:: Assignment ::
Within the data below, find the string "tipped" and return each line where it occurs.

:: Dataset records ::

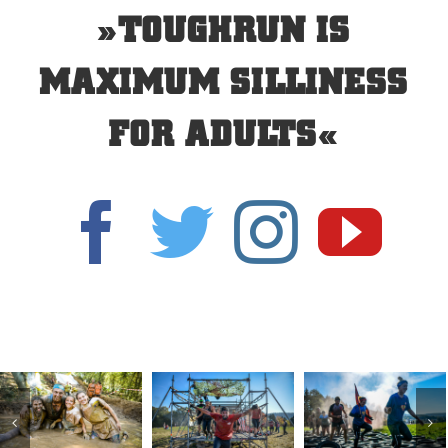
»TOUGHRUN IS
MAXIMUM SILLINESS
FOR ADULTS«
* * *
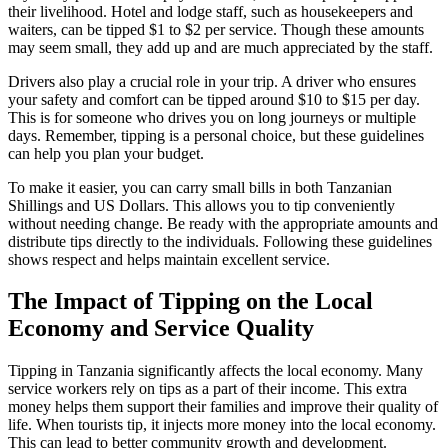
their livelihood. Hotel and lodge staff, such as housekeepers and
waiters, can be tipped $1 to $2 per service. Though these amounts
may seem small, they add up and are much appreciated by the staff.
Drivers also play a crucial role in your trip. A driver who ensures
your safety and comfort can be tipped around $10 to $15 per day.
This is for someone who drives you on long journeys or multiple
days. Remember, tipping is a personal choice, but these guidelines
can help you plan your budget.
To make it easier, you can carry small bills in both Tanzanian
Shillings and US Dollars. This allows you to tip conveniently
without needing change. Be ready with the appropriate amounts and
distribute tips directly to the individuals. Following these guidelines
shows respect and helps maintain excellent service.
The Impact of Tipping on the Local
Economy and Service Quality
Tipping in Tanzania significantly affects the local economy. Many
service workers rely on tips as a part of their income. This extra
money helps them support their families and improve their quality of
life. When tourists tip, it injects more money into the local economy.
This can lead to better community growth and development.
==
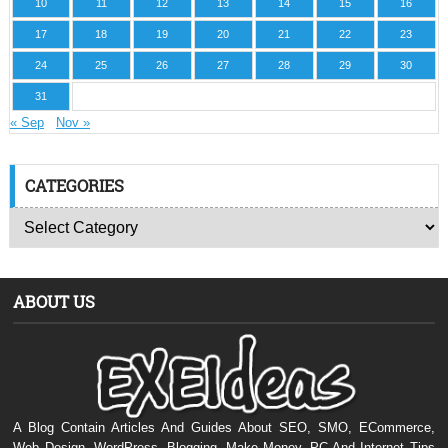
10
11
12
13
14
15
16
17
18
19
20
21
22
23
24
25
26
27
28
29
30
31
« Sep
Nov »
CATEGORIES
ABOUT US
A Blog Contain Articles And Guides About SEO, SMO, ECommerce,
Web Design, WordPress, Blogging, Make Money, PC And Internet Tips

:: Solution ::
waiters, can be tipped $1 to $2 per service. Though these amounts
your safety and comfort can be tipped around $10 to $15 per day.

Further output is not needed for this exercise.